The point for me as a reader at least then is not that these particular people are literally damned but these tendencies, if absolutized, cut us off from reality, joy, communion, and love. Hell becomes less a divine torture chamber than a vision of what radical self-enclosure would mean existentially.

    This kind of reading allows me to love the works in spite of my deep ambivalence about them. If we read Dante and Lewis as literal cartographers of eternity – and they did not see themselves as such – we pressured into adopting a quasi-divine standpoint over souls. We start classifying the damned. Compassion becomes spiritually suspect. The imaginative act itself can feel morally dangerous. The damned are not “other people.” They are possibilities within the self and within human communities. Then Filippo Argenti is not merely a man in hell, for instance; he is wrath becoming flesh. The frozen traitors are betrayals of love hardened into spiritual paralysis. Lewis’s ghosts are evasions of reality already putting pressure on ordinary consciousness. Such a reading preserves the moral seriousness of the works without requiring certainty about final judgment.
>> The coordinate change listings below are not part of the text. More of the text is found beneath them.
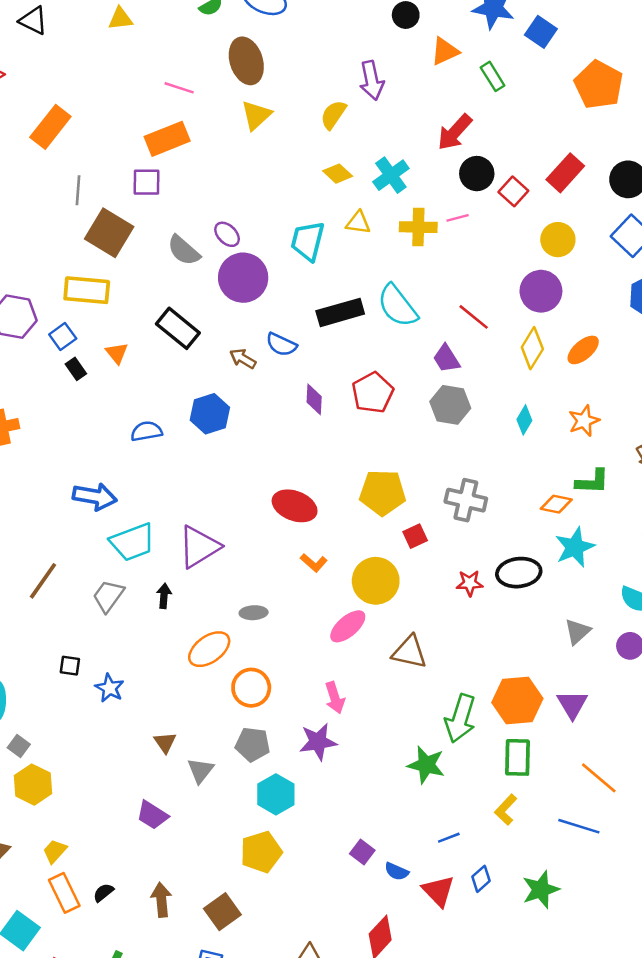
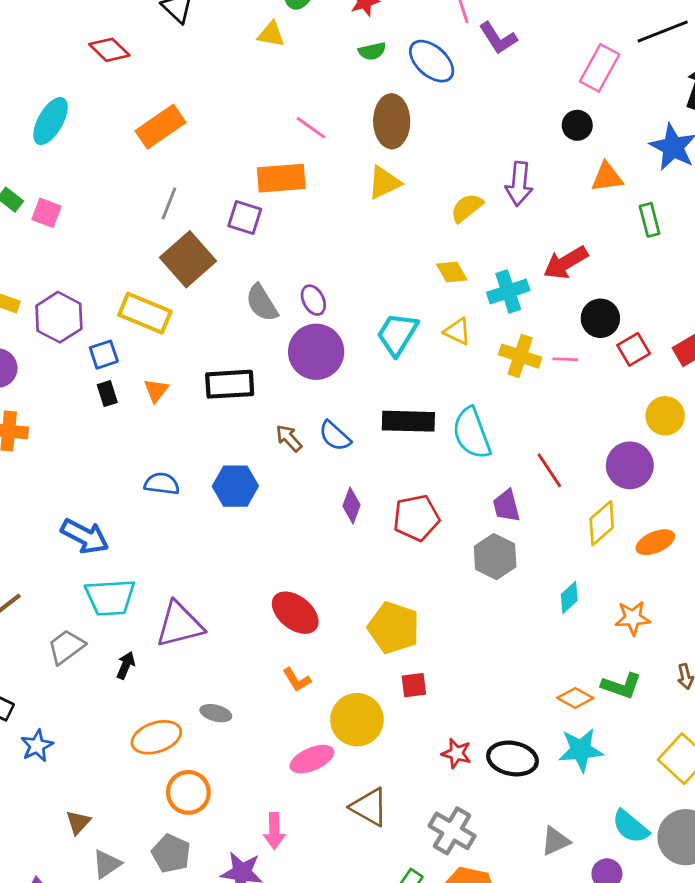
red arrow: (455, 132) -> (566, 263), moved
black rectangle: (178, 328) -> (230, 384), turned -60
gray cross: (466, 500) -> (452, 831), moved

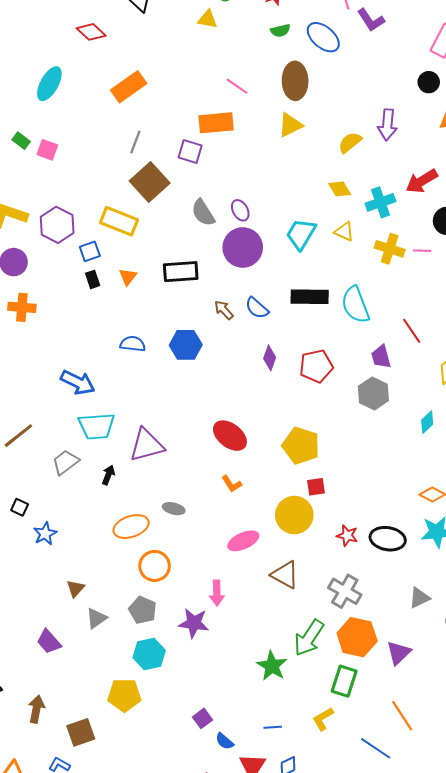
yellow circle: (357, 720) -> (294, 515), moved

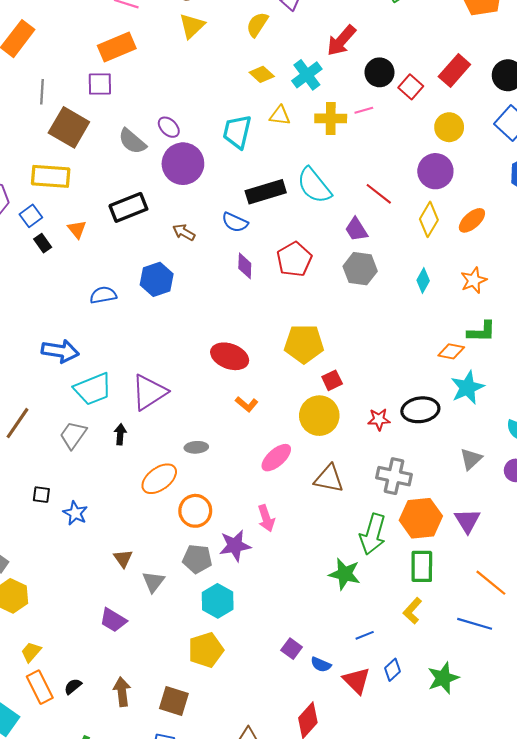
blue semicircle: (257, 308) -> (235, 222), moved
purple star: (194, 623) -> (235, 546), moved
brown square: (81, 732) -> (174, 701), turned -36

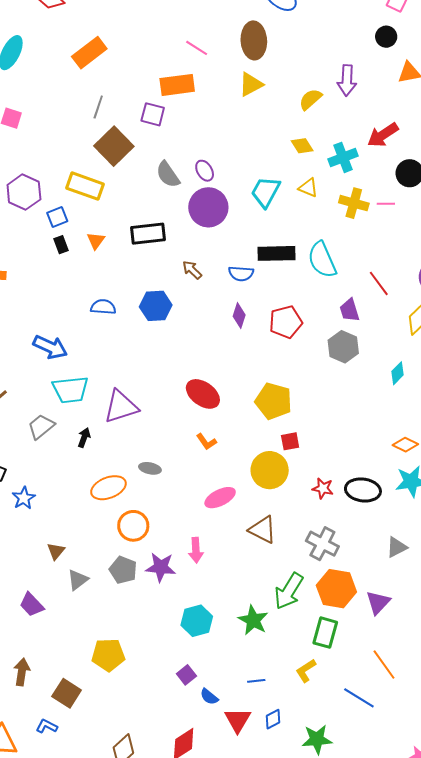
blue semicircle: (235, 222) -> (241, 274), turned -35
cyan hexagon: (218, 601) -> (197, 621), moved

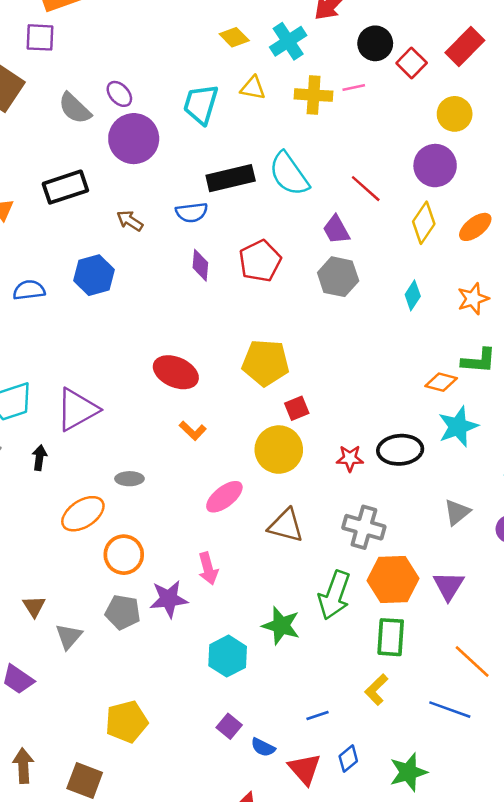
green star: (253, 620) -> (281, 626), moved

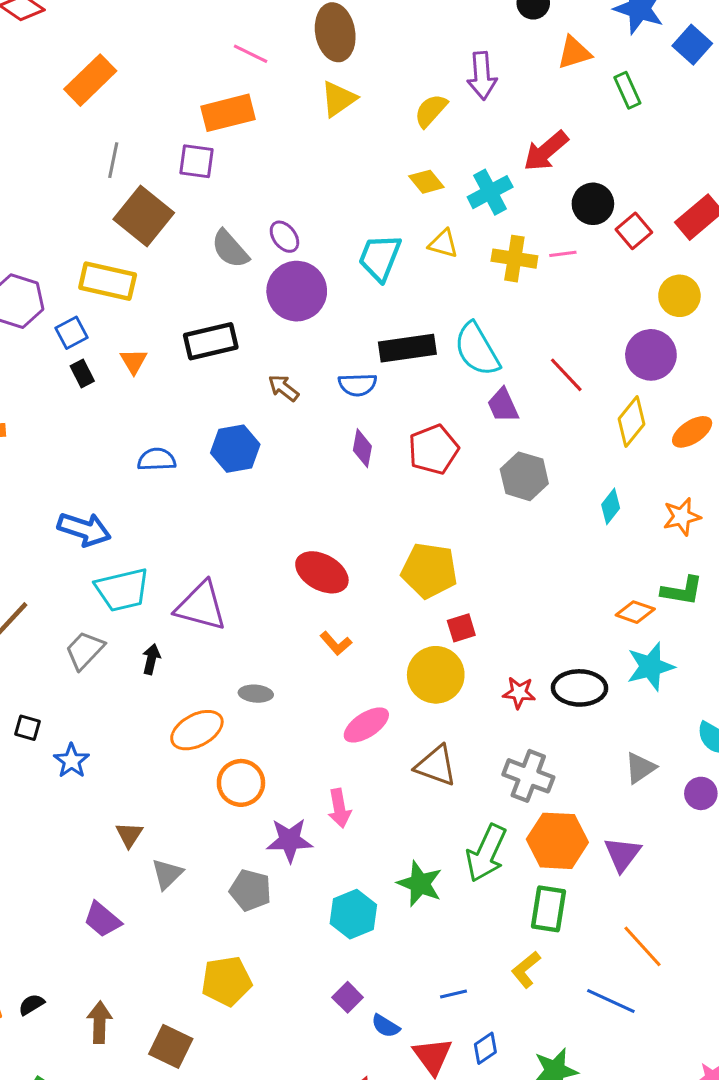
purple trapezoid: (336, 230) -> (503, 405), moved
purple triangle: (77, 409) -> (201, 606), turned 39
gray pentagon: (123, 612) -> (250, 890), moved

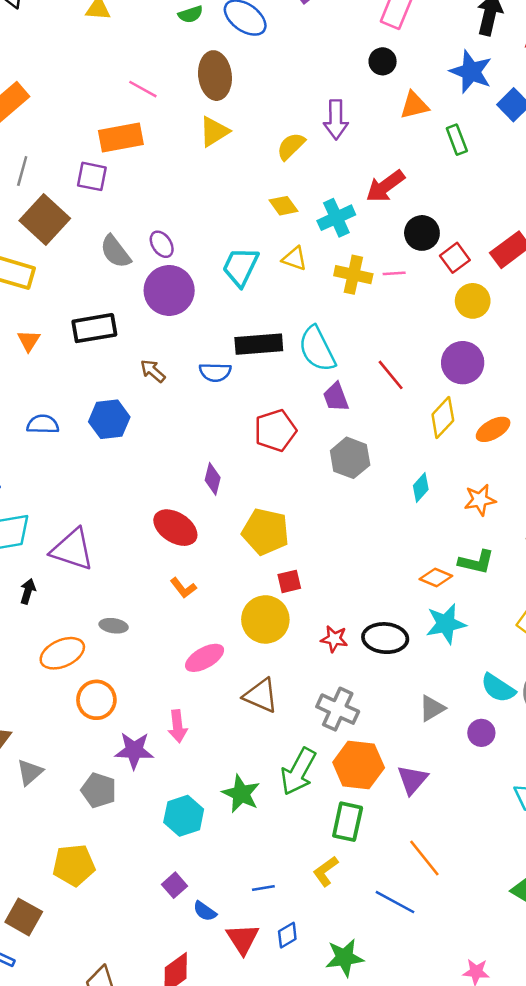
yellow circle: (679, 296) -> (473, 301), moved
purple diamond: (362, 448) -> (213, 479), moved

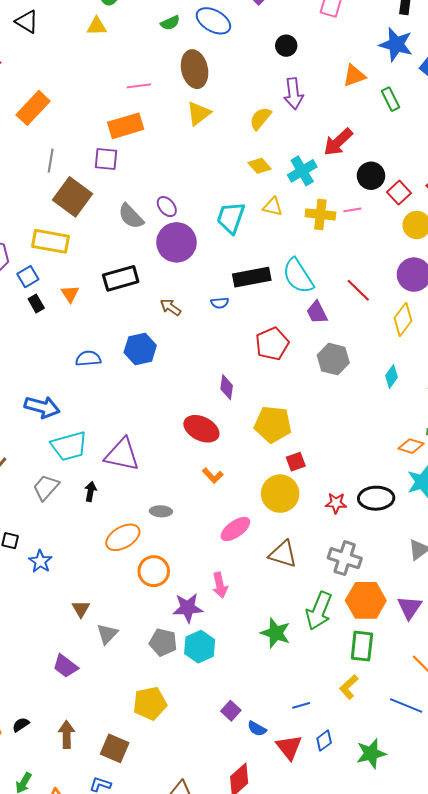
black circle: (383, 61) -> (286, 46), moved
pink line: (143, 89) -> (139, 86), turned -30
blue semicircle: (215, 372) -> (220, 303), size x0.7
cyan hexagon: (184, 816) -> (200, 647), moved

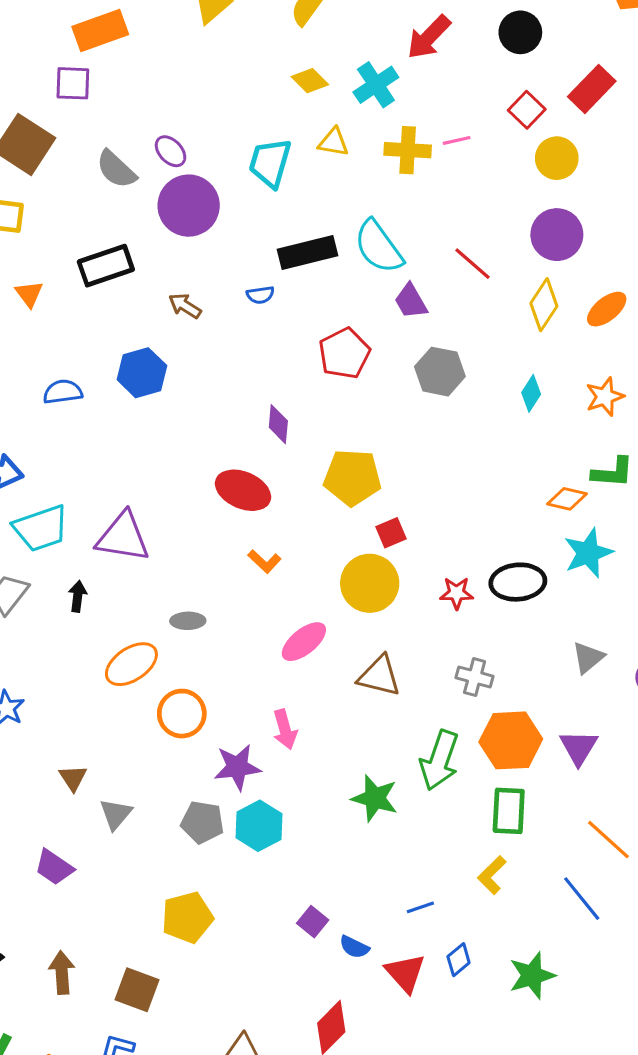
black circle: (371, 176) -> (520, 32), moved
gray cross: (345, 558) -> (475, 677), size x0.7
blue line: (406, 705) -> (582, 899), turned 32

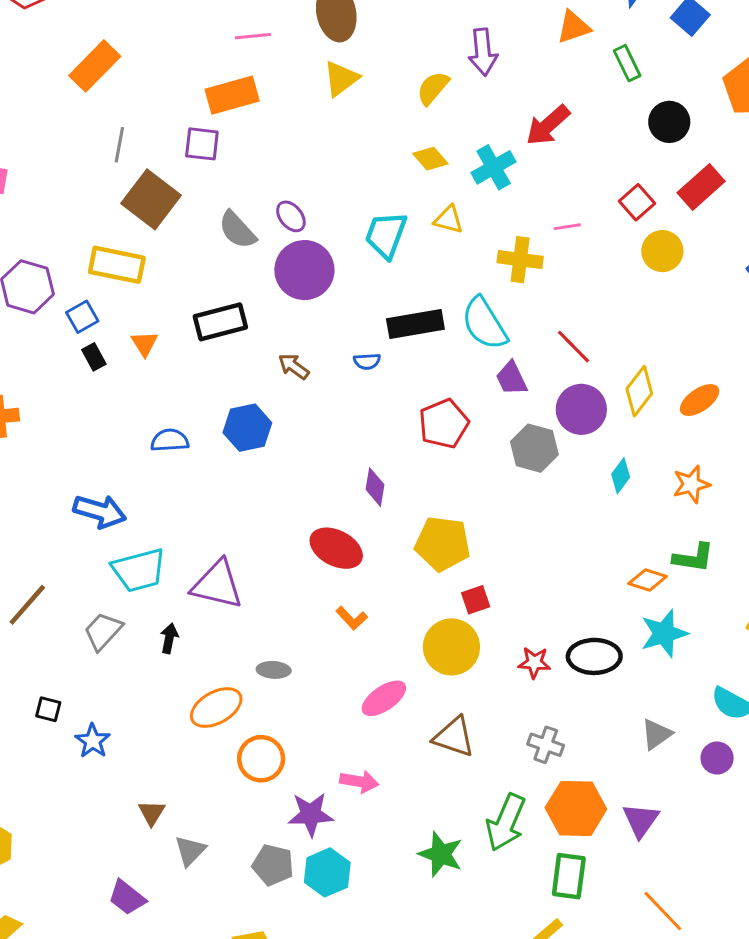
black circle: (520, 32) -> (669, 122), moved
yellow cross: (408, 150) -> (520, 260), moved
purple circle: (557, 235) -> (581, 409), moved
pink arrow: (285, 729) -> (359, 781), turned -69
And symbol itself may be the proper mode here given that the realities involved exceed literal comprehension. Symbol allows us to approach truths too large, inward, or terrifying for straightforward conceptual language. A symbol both reveals and protects mystery. It points without fully possessing. A symbolic inferno can picture alienation, self-deformation, and resistance to love without claiming exhaustive knowledge of any actual soul’s final state. Dante and Lewis are at their greatest not when read as phenomenologists of spiritual possibility.

    This lessens but does not remove my ambivalence.